Da Costa and colleagues (page 2894) shed new light on the chronology of membrane area loss in 2 hemolytic disorders, hereditary spherocytosis (HS) and autoimmune hemolytic anemia (AIHA). By cleverly combining the time-honored measurements of osmotic fragility and a contemporary flow cytometric assay of both erythrocytes and reticulocytes, Da Costa et al were able to directly measure critical hemolytic volume and, thus, cell surface area of both reticulocytes and mature erythrocytes in normal blood, HS blood, and AIHA blood. Their studies reveal that maturation of normal reticulocytes into erythrocytes is associated with the loss of approximately 9 μm2 of surface area (from 142.4 ± 2.0 to 133.6 ± 3.0) and that the spleen plays a major role in this process. In HS, a marked reduction in the surface area of reticulocytes was noted while the reduction of surface area associated with maturation into erythrocytes was the same as that of normal cells.

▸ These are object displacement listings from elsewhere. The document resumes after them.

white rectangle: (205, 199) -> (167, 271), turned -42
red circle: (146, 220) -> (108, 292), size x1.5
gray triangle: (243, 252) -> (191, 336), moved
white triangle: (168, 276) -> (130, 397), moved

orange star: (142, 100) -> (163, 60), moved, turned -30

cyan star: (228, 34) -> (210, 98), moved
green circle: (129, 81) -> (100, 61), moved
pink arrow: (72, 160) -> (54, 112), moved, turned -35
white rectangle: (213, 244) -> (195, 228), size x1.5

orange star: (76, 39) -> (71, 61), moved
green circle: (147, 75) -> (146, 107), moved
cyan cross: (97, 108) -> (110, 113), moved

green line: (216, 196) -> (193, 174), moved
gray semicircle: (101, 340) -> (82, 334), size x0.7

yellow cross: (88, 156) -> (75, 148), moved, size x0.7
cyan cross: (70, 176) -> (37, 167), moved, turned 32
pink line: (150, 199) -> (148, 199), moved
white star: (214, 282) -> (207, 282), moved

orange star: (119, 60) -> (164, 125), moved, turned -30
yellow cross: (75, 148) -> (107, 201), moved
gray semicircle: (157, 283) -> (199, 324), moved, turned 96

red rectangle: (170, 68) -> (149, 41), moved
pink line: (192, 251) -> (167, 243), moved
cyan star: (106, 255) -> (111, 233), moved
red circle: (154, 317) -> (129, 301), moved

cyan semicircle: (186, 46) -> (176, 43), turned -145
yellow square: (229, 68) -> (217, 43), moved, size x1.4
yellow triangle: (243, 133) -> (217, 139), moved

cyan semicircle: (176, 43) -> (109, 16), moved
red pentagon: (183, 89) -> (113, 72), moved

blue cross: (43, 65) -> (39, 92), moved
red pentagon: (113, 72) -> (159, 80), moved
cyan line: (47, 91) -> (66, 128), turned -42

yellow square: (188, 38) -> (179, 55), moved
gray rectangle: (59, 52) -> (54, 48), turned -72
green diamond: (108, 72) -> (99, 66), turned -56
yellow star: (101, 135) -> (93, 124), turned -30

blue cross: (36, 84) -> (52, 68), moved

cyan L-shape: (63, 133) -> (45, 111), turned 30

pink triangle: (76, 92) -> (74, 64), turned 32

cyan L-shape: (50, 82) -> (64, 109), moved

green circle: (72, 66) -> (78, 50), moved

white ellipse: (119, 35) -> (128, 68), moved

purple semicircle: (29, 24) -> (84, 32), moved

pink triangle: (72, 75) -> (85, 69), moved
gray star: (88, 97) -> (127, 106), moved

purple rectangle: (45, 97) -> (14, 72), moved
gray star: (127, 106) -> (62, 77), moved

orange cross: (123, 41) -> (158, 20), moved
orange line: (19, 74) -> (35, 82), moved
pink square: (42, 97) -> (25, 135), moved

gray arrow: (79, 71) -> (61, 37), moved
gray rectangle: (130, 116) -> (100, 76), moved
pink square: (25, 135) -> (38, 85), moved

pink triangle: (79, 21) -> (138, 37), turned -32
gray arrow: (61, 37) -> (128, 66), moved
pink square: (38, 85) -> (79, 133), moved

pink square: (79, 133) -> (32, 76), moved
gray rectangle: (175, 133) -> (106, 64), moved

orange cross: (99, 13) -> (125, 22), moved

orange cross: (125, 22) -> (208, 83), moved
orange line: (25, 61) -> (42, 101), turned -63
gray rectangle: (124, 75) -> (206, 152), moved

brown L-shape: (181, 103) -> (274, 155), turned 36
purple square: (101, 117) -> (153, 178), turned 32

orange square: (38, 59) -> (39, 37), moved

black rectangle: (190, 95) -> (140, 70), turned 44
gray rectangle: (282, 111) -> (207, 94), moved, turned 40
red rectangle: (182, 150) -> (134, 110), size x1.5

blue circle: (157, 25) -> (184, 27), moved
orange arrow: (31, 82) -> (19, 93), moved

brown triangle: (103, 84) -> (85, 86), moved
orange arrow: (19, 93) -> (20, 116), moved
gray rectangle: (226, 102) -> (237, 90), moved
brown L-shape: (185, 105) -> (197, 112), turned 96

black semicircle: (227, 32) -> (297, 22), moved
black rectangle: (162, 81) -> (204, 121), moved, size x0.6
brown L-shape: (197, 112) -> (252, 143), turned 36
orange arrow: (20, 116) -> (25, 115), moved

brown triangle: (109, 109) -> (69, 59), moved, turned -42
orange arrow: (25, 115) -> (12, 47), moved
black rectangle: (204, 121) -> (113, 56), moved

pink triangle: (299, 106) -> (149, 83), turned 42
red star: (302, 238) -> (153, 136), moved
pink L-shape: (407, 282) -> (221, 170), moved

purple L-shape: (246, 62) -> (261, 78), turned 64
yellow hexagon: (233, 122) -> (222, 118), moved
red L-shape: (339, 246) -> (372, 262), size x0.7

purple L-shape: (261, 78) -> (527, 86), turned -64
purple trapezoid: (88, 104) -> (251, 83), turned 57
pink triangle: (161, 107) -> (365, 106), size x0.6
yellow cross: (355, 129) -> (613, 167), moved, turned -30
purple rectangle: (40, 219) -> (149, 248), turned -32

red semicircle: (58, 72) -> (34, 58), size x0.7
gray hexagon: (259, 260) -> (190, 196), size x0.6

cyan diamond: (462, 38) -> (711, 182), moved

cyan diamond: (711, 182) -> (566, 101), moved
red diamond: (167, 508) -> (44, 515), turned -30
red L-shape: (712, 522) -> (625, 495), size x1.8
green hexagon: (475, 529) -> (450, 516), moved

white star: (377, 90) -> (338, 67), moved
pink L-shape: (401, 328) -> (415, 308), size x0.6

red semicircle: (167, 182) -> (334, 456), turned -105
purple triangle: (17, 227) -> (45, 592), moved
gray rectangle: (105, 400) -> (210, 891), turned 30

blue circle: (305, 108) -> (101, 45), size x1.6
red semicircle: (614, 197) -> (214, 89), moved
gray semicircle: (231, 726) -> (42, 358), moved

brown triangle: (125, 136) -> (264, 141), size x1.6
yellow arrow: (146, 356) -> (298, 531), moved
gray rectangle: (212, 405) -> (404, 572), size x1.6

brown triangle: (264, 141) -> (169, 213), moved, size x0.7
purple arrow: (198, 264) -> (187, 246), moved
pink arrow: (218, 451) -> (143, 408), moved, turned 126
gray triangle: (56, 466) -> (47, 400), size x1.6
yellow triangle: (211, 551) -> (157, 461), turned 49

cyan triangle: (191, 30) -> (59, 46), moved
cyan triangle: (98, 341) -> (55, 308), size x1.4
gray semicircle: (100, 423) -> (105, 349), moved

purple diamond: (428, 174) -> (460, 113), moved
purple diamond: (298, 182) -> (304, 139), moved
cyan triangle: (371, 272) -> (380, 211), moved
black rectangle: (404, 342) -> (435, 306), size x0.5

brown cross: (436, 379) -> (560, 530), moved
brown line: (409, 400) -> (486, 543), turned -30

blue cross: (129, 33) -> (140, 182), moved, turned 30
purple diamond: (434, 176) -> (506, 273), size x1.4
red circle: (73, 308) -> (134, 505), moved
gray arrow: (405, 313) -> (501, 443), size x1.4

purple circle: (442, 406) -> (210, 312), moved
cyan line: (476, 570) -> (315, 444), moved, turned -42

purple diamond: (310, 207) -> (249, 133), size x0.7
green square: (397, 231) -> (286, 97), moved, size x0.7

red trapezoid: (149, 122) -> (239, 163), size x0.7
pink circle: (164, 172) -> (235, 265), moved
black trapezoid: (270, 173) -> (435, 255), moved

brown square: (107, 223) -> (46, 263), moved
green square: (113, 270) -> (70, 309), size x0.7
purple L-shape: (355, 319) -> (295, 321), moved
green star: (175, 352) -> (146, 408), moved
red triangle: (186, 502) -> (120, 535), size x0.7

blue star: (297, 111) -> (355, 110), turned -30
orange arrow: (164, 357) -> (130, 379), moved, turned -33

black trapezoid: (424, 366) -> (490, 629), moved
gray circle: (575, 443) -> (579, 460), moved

Thus, contrary to the general belief that surface area loss in HS is a gradual process occurring during the shortened lifetime of erythrocytes, Da Costa et al demonstrate that surface area loss occurs very early at the reticulocytes stage and is also not affected by splenectomy. In AIHA, membrane surface loss is not evident at the reticulocyte stage and occurs only in mature erythrocytes. While great progress has been made on understanding the molecular nature of HS, the pathophysiology of this disease is still unclear. This study resets the clock of membrane surface loss in HS back to the reticulocyte stage: how are reticulocytes losing cell membrane so early and what is the underlying process still remain to be defined. But this study identifies HS as a paradigm of a potentially novel category of anemias due to “reticulocyte” membrane diseases.